## What the exercise asks:
Print the lines below from the line with "bulles d'air. Après" to the line with "arrow_back_ios" exactly, keeping both ends, and print no pictures.

—————

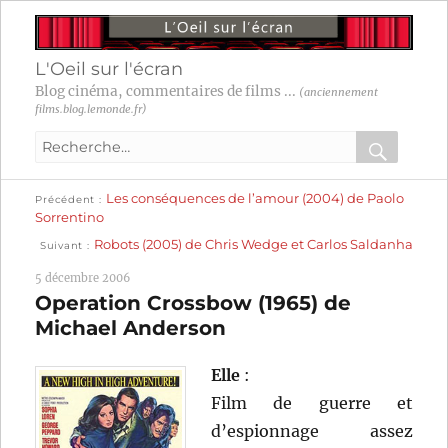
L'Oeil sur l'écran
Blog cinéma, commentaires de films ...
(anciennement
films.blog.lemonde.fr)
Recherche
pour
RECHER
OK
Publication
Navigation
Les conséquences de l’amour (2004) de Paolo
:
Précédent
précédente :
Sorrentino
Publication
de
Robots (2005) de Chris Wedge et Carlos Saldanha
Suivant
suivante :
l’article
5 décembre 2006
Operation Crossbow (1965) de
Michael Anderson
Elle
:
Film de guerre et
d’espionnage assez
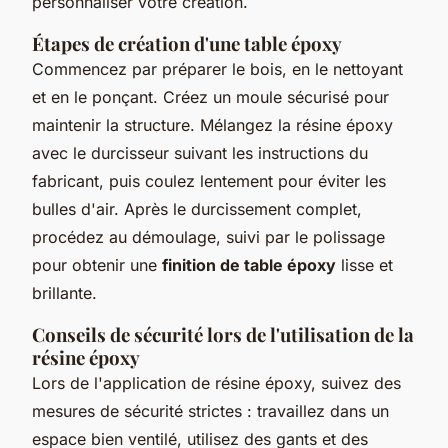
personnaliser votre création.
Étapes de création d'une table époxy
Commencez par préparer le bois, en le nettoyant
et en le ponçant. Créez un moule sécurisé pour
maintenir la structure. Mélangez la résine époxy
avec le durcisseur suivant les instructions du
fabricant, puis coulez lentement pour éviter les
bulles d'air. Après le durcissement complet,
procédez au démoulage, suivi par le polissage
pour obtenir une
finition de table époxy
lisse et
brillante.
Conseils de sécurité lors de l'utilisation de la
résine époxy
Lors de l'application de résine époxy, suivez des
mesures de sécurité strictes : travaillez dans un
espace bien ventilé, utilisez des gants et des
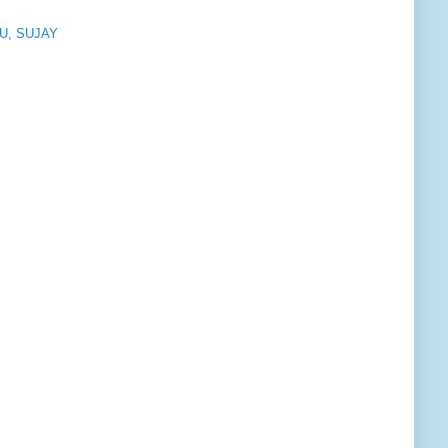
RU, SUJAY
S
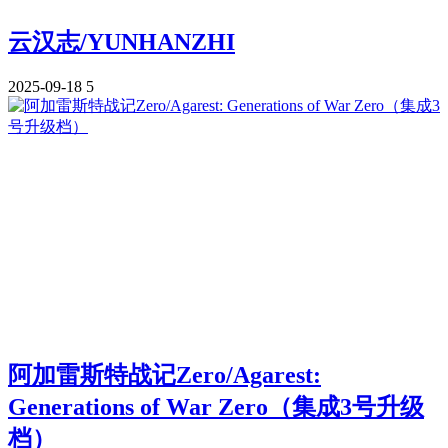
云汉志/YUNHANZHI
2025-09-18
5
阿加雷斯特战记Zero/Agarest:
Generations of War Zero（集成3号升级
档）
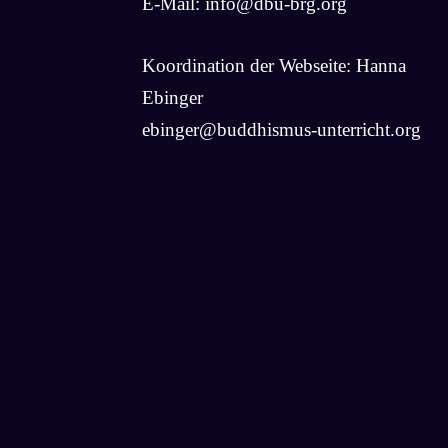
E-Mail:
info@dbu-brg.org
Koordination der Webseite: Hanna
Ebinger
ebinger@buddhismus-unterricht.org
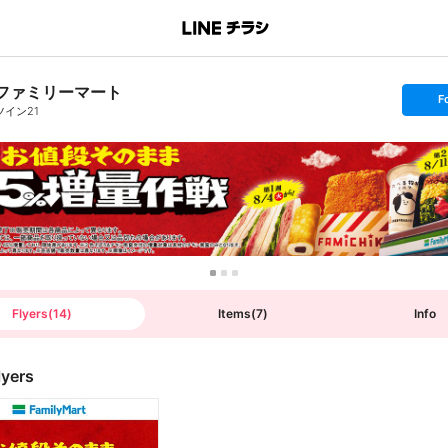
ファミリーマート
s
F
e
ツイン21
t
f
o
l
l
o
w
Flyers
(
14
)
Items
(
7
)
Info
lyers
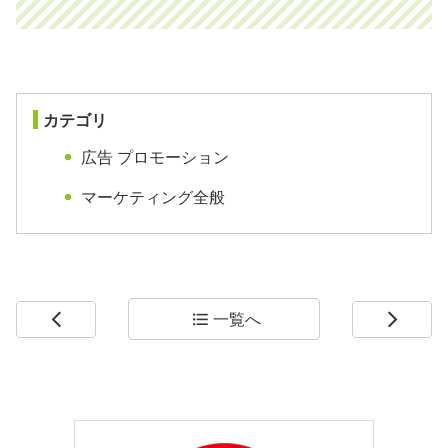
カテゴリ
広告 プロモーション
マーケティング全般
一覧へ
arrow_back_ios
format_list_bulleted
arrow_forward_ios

—————

## Task result:
bulles d'air. Après le durcissement complet,
procédez au démoulage, suivi par le polissage
pour obtenir une
finition de table époxy
lisse et
brillante.
Conseils de sécurité lors de l'utilisation de la
résine époxy
Lors de l'application de résine époxy, suivez des
mesures de sécurité strictes : travaillez dans un
espace bien ventilé, utilisez des gants et des
RU, SUJAY
S
云汉志/YUNHANZHI
2025-09-18
5
阿加雷斯特战记Zero/Agarest:
Generations of War Zero（集成3号升级
档）
E-Mail:
info@dbu-brg.org
Koordination der Webseite: Hanna
Ebinger
ebinger@buddhismus-unterricht.org
ファミリーマート
s
F
e
ツイン21
t
f
o
l
l
o
w
Flyers
(
14
)
Items
(
7
)
Info
lyers
カテゴリ
広告 プロモーション
マーケティング全般
一覧へ
arrow_back_ios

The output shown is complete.